Do you think it makes sense to have one type coercion rule or multiple? It might be more efficient to have one rule that can handle all the cases?

I go through your #3101, which add an optimizer rule to do the type coercion.
I feels a little wired about the implementation, but I think it works and can migrate the type coercion from physical phase to logical phase.

I want to investigate other system and find out where to do the type coercion for the input expr.

@andygrove @alamb

liukun4515 · 2022-08-23T08:41:50Z

I fixed the ci.
If it looks good for you, please help to approve it or merge it.
After it merged, i will go on follow-up issue or task.

@alamb @andygrove

andygrove · 2022-08-23T13:33:48Z

datafusion/optimizer/src/pre_cast_lit_in_comparison.rs

+            let left_type = left_type.unwrap();
+            let right_type = right_type.unwrap();


I know the unwrap calls here are safe due to the previous check, but we can still use ? instead.

Suggested change

let left_type = left_type.unwrap();

let right_type = right_type.unwrap();

let left_type = left_type?;

let right_type = right_type?;

@andygrove got it, and will refine this in the next pr 👍

andygrove · 2022-08-23T13:35:08Z

datafusion/optimizer/src/pre_cast_lit_in_comparison.rs

+                        )
+                        .unwrap() =>


Suggested change

)

.unwrap() =>

)? =>

andygrove · 2022-08-23T13:35:55Z

datafusion/optimizer/src/pre_cast_lit_in_comparison.rs

+    if origin_value.is_null() {
+        // if the origin value is null, just convert to another type of null value
+        // The target type must be satisfied `is_support_data_type` method, we can unwrap safely
+        return Ok(lit(ScalarValue::try_from(target_type).unwrap()));


Suggested change

return Ok(lit(ScalarValue::try_from(target_type).unwrap()));

return Ok(lit(ScalarValue::try_from(target_type)?));

andygrove

LGTM. Thanks @liukun4515. I think it is better to use ? rather than unwrap even if we think unwrap is safe, so left some suggestions but these are not blockers so will go ahead and merge.

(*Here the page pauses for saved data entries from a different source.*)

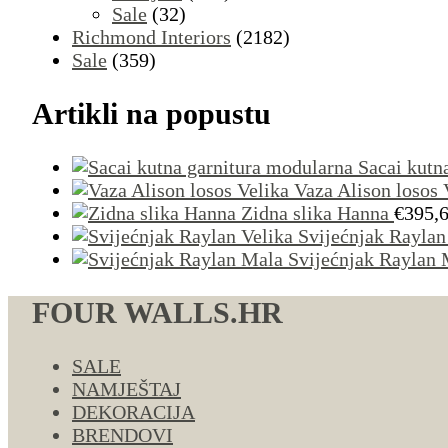
Sale
(32)
Richmond Interiors
(2182)
Sale
(359)
Artikli na popustu
Sacai kutn
Vaza Alison losos 
Zidna slika Hanna
€
395,
Svijećnjak Raylan
Svijećnjak Raylan 
FOUR WALLS.HR
SALE
NAMJEŠTAJ
DEKORACIJA
BRENDOVI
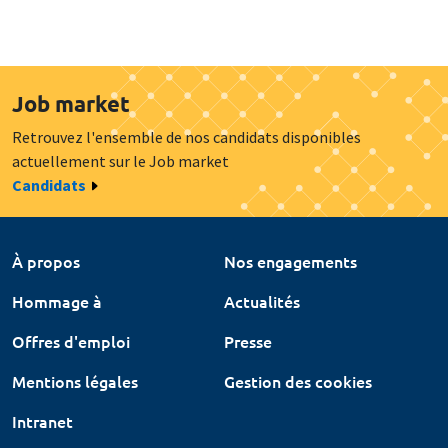
Job market
Retrouvez l'ensemble de nos candidats disponibles
actuellement sur le Job market
Candidats
À propos
Nos engagements
Hommage à
Actualités
Offres d'emploi
Presse
Mentions légales
Gestion des cookies
Intranet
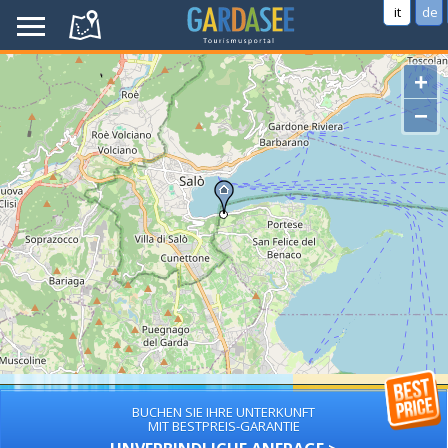
it
de
+
−
BUCHEN SIE IHRE UNTERKUNFT
MIT BESTPREIS-GARANTIE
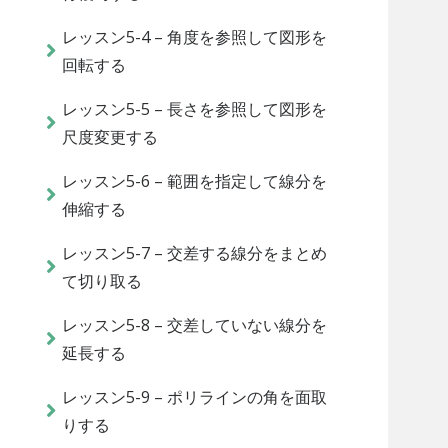
レッスン5-4 – 角度を参照して図形を
回転する
レッスン5-5 – 長さを参照して図形を
尺度変更する
レッスン5-6 – 範囲を指定して線分を
伸縮する
レッスン5-7 – 交差する線分をまとめ
て切り取る
レッスン5-8 – 交差していない線分を
延長する
レッスン5-9 – ポリラインの角を面取
りする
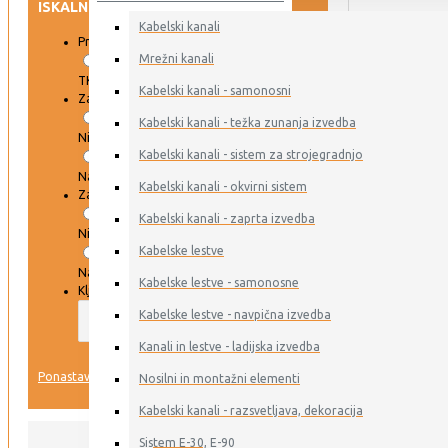
ISKALNIK
Kabelski kanali
Proizvajalec
Mrežni kanali
TKD KABEL
Kabelski kanali - samonosni
Zaloga DAR
Kabelski kanali - težka zunanja izvedba
Ni na zalogi
Kabelski kanali - sistem za strojegradnjo
Na zalogi
Kabelski kanali - okvirni sistem
Zaloga ERSE
Kabelski kanali - zaprta izvedba
Ni na zalogi
Kabelske lestve
Na zalogi
Kabelske lestve - samonosne
Ključna beseda
Kabelske lestve - navpična izvedba
Kanali in lestve - ladijska izvedba
IŠČI
Ponastavi
Nosilni in montažni elementi
Kabelski kanali - razsvetljava, dekoracija
VSI IZDELKI
Sistem E-30, E-90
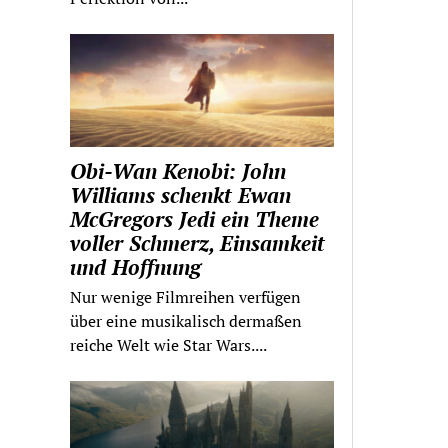
Obi-Wan Kenobi: John
Williams schenkt Ewan
McGregors Jedi ein Theme
voller Schmerz, Einsamkeit
und Hoffnung
Nur wenige Filmreihen verfügen
über eine musikalisch dermaßen
reiche Welt wie Star Wars....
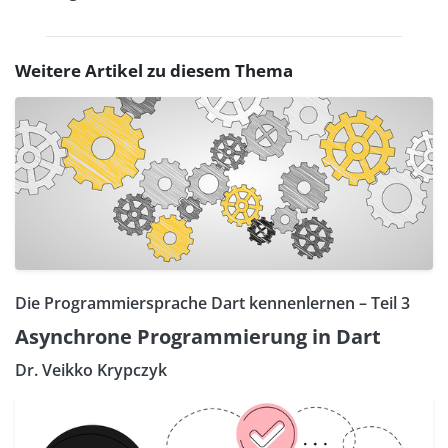
Weitere Artikel zu diesem Thema
Die Programmiersprache Dart kennenlernen – Teil 3
Asynchrone Programmierung in Dart
Dr. Veikko Krypczyk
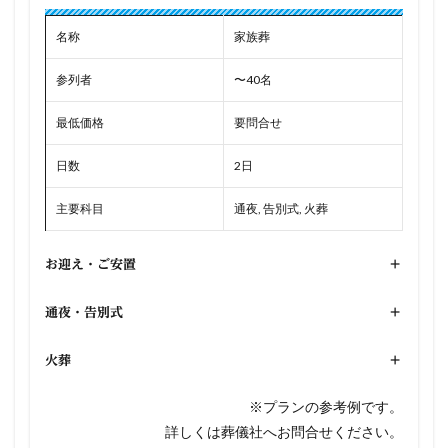
名称
家族葬
参列者
〜40名
最低価格
要問合せ
日数
2日
主要科目
通夜, 告別式, 火葬
お迎え・ご安置
+
通夜・告別式
+
火葬
+
※プランの参考例です。
詳しくは葬儀社へお問合せください。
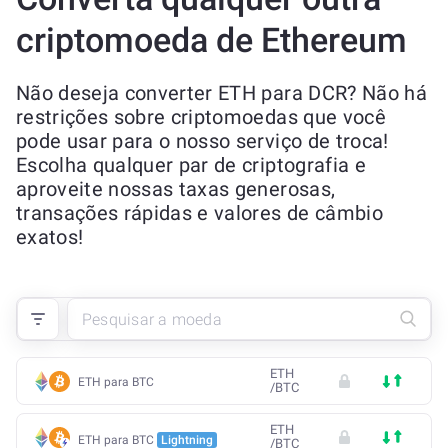
criptomoeda de Ethereum
Não deseja converter ETH para DCR? Não há
restrições sobre criptomoedas que você
pode usar para o nosso serviço de troca!
Escolha qualquer par de criptografia e
aproveite nossas taxas generosas,
transações rápidas e valores de câmbio
exatos!
ETH
ETH para BTC
/
BTC
ETH
ETH para BTC
Lightning
/
BTC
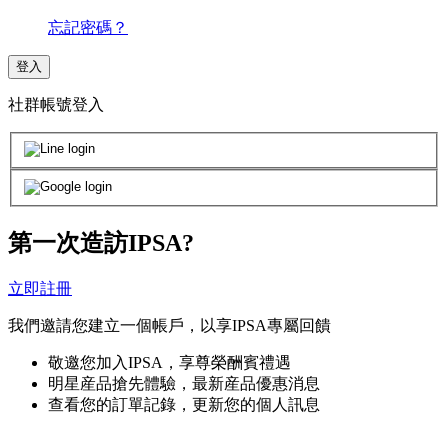
忘記密碼？
登入
社群帳號登入
第一次造訪IPSA?
立即註冊
我們邀請您建立一個帳戶，以享IPSA專屬回饋
敬邀您加入IPSA，享尊榮酬賓禮遇
明星産品搶先體驗，最新産品優惠消息
查看您的訂單記錄，更新您的個人訊息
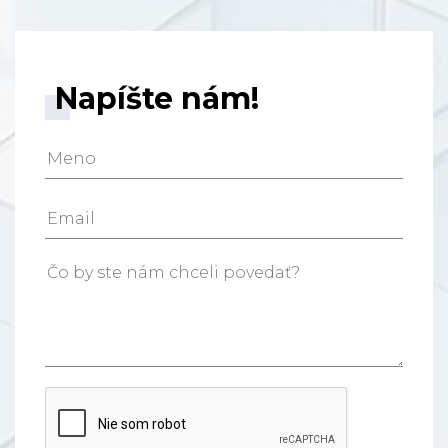
Napíšte nám!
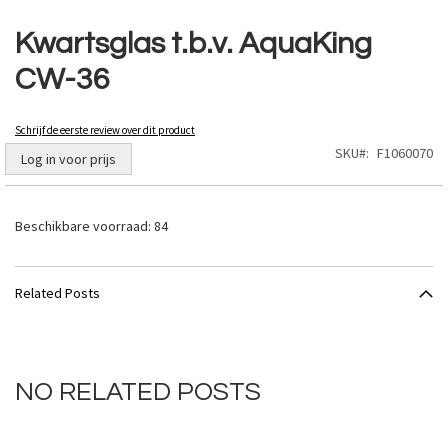
Ga
naar
Kwartsglas t.b.v. AquaKing
het
CW-36
begin
van
de
Schrijf de eerste review over dit product
afbeeldingen-
SKU
F1060070
gallerij
Log in voor prijs
Beschikbare voorraad:
84
Related Posts
NO RELATED POSTS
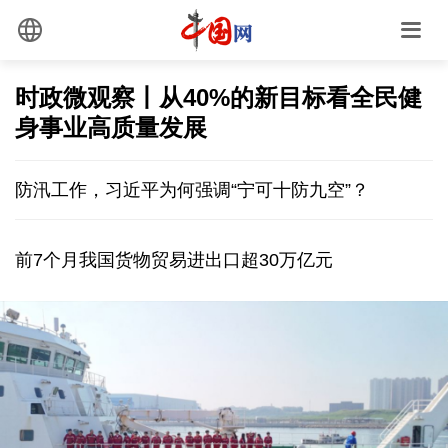
时政微观察丨从40%的新目标看全民健
身事业高质量发展
防汛工作，习近平为何强调“宁可十防九空”？
前7个月我国货物贸易进出口超30万亿元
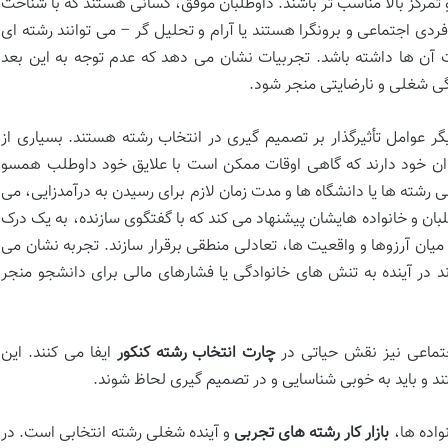
و تمرکز بالا مناسب تر باشند. داوطلبان موفق، کسانی هستند که با شناخت
ردی اجتماعی و برونگرا هستند یا آرام و تحلیل گر – می توانند رشته ای
ت آن ها داشته باشد. تجربیات نشان می دهد که عدم توجه به این بعد
گی شغلی و نارضایتی منجر شود.
گر عوامل تأثیرگذار بر تصمیم گیری در انتخاب رشته هستند. بسیاری از
رزندان خود دارند که گاهی اوقات ممکن است با علایق خود داوطلب همسو
رشته ها یا دانشگاه ها و مدت زمان لازم برای رسیدن به درآمدزایی، می
لبان و خانواده هایشان پیشنهاد می کند که با گفتگوی سازنده، به یک درک
میان آرزوها و واقعیت ها، تعادلی منطقی برقرار سازند. تجربه نشان می
ند در آینده به تنش های خانوادگی یا فشارهای مالی برای دانشجو منجر
جتماعی نیز نقش حیاتی در
چارت انتخاب رشته کنکور
ایفا می کنند. این
د و باید به خوبی شناسایی و در تصمیم گیری لحاظ شوند.
واده ها،
بازار کار رشته های تجربی
و آینده شغلی رشته انتخابی است. در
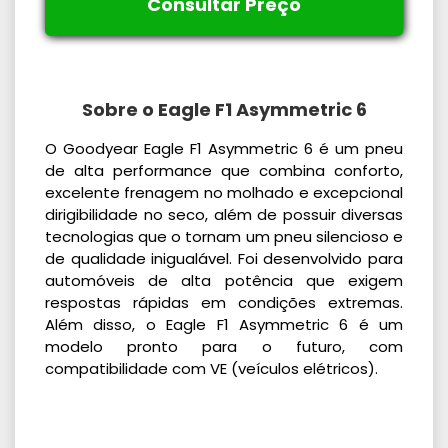
Consultar Preço
Sobre o Eagle F1 Asymmetric 6
O Goodyear Eagle F1 Asymmetric 6 é um pneu
de alta performance que combina conforto,
excelente frenagem no molhado e excepcional
dirigibilidade no seco, além de possuir diversas
tecnologias que o tornam um pneu silencioso e
de qualidade inigualável. Foi desenvolvido para
automóveis de alta potência que exigem
respostas rápidas em condições extremas.
Além disso, o Eagle F1 Asymmetric 6 é um
modelo pronto para o futuro, com
compatibilidade com VE (veículos elétricos).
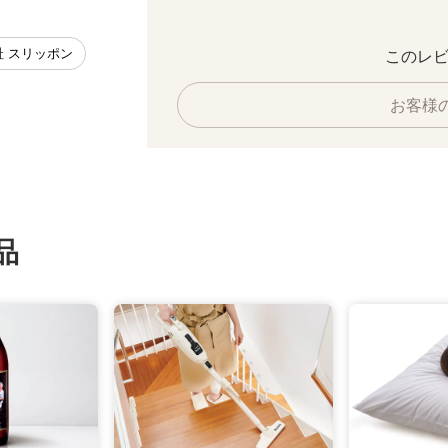
趾 スリッポン
このレビ
お客様
品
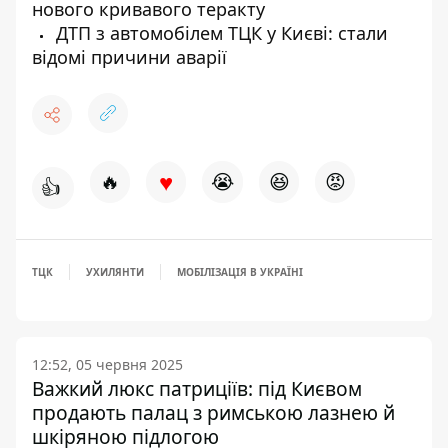
нового кривавого теракту
ДТП з автомобілем ТЦК у Києві: стали
відомі причини аварії
♥
🔥
😭
😆
😡
👍
ТЦК
УХИЛЯНТИ
МОБІЛІЗАЦІЯ В УКРАЇНІ
12:52, 05 червня 2025
Важкий люкс патриціїв: під Києвом
продають палац з римською лазнею й
шкіряною підлогою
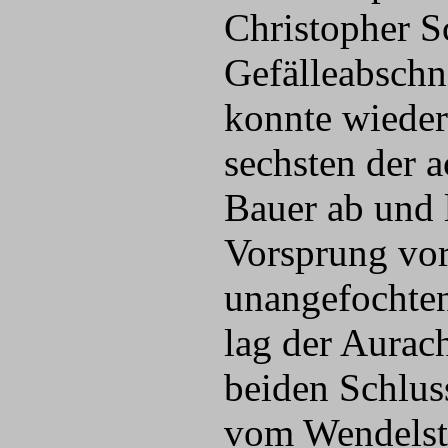
Christopher S
Gefälleabschni
konnte wieder
sechsten der 
Bauer ab und 
Vorsprung vor 
unangefochten
lag der Aurac
beiden Schlus
vom Wendelst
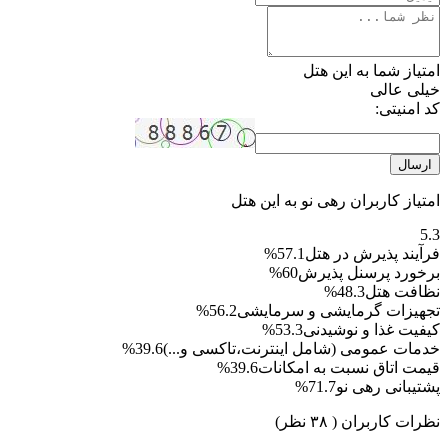
امتیاز شما به این هتل
خیلی عالی
کد امنیتی:
ارسال
امتیاز کاربران رهی نو به این هتل
5.3
فرآیند پذیرش در هتل
57.1%
برخورد پرسنل پذیرش
60%
نظافت هتل
48.3%
تجهیزات گرمایشی و سرمایشی
56.2%
کیفیت غذا و نوشیدنی
53.3%
خدمات عمومی (شامل اینترنت،تاکسی و...)
39.6%
قیمت اتاق نسبت به امکانات
39.6%
پشتیبانی رهی نو
71.7%
نظرات کاربران
( ۳۸ نظر)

ursabot · 2022-08-23T13:41:42Z

Benchmark runs are scheduled for baseline = eedc787 and contender = 9ecf277. 9ecf277 is a master commit associated with this PR. Results will be available as each benchmark for each run completes.
Conbench compare runs links:
[Skipped ⚠️ Benchmarking of arrow-datafusion-commits is not supported on ec2-t3-xlarge-us-east-2] ec2-t3-xlarge-us-east-2
[Skipped ⚠️ Benchmarking of arrow-datafusion-commits is not supported on test-mac-arm] test-mac-arm
[Skipped ⚠️ Benchmarking of arrow-datafusion-commits is not supported on ursa-i9-9960x] ursa-i9-9960x
[Skipped ⚠️ Benchmarking of arrow-datafusion-commits is not supported on ursa-thinkcentre-m75q] ursa-thinkcentre-m75q
Buildkite builds:
Supported benchmarks:
ec2-t3-xlarge-us-east-2: Supported benchmark langs: Python, R. Runs only benchmarks with cloud = True
test-mac-arm: Supported benchmark langs: C++, Python, R
ursa-i9-9960x: Supported benchmark langs: Python, R, JavaScript
ursa-thinkcentre-m75q: Supported benchmark langs: C++, Java

liukun4515 · 2022-08-23T14:02:33Z

TM. Thanks @liukun4515. I think it is better to use

Thanks for your time and review.
I will refine this in the follow-up pr

alamb · 2022-08-31T13:25:43Z

Sorry for my delayed response

In general I think the coercion logic could use some serious ❤️ in DataFusion as I find it confusing. However, it seems to be working and we are making progress so my plan is to just "go with it" until I hit some issue that gives me an excuse to improve things

alamb · 2022-08-31T13:26:14Z

datafusion/optimizer/src/pre_cast_lit_in_comparison.rs

+/// which data type is `target_type`.
+/// If this false, do nothing.
+///
+/// This is inspired by the optimizer rule `UnwrapCastInBinaryComparison` of Spark.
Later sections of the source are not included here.